Dijkstra explores more uniformly. A* tries to go with a bit more intention, as long as the heuristic is well chosen.
- Typical use: video games, maps, robotics.
Security Algorithms
Without cryptographic algorithms, the internet would be a rather uncomfortable place to shop, log in, or send private information.
RSA
RSA is an asymmetric cryptography algorithm. It uses a public key to encrypt or verify, and a private key to decrypt or sign.
Its security relies on the difficulty of factoring very large numbers, although in modern systems it is often combined with other algorithms within broader protocols.
- Typical use: key exchange, digital signatures, certificates.
Hashing
Hash algorithms transform data of any size into a fixed-size fingerprint.
They are not used for “decrypting” later. They are used to check integrity, compare data, or store passwords more securely (always with salt and appropriate algorithms for passwords).
- Examples: SHA-256, SHA-3, BLAKE2.
- Caution: MD5 and SHA-1 are no longer considered secure for cryptographic uses.
Compression Algorithms
Compression aims to represent the same information using less space.
Huffman Coding
Huffman is a lossless compression algorithm.
It assigns shorter codes to more frequent symbols and longer codes to rare symbols. This reduces the total size without losing information.
- Typical use: text compression and as a component within larger formats.
Web and Artificial Intelligence Algorithms
We finish with two names that appear frequently when discussing the modern web and AI.
PageRank
PageRank was one of the ideas that made Google stand out in its early years.

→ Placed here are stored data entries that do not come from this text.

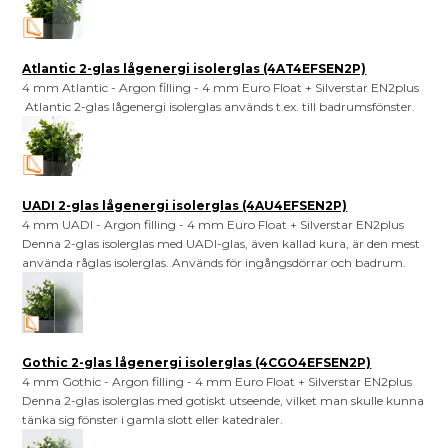
Atlantic 2-glas lågenergi isolerglas (4AT4EFSEN2P)
4 mm Atlantic - Argon filling - 4 mm Euro Float + Silverstar EN2plus
Atlantic 2-glas lågenergi isolerglas används t.ex. till badrumsfönster.
UADI 2-glas lågenergi isolerglas (4AU4EFSEN2P)
4 mm UADI - Argon filling - 4 mm Euro Float + Silverstar EN2plus
Denna 2-glas isolerglas med UADI-glas, även kallad kura, är den mest
använda råglas isolerglas. Används för ingångsdörrar och badrum.
Gothic 2-glas lågenergi isolerglas (4CGO4EFSEN2P)
4 mm Gothic - Argon filling - 4 mm Euro Float + Silverstar EN2plus
Denna 2-glas isolerglas med gotiskt utseende, vilket man skulle kunna
tänka sig fönster i gamla slott eller katedraler.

It models the web as a graph of links. A page is important not just because it has many keywords, but because other important pages link to it.
- Main idea: links act like votes, but not all votes count equally.
Backpropagation
Backpropagation is the algorithm that allows training neural networks by adjusting their weights based on the error made.
It uses differential calculus, specifically the chain rule, to distribute the error backward through the network.
- Typical use: training neural networks.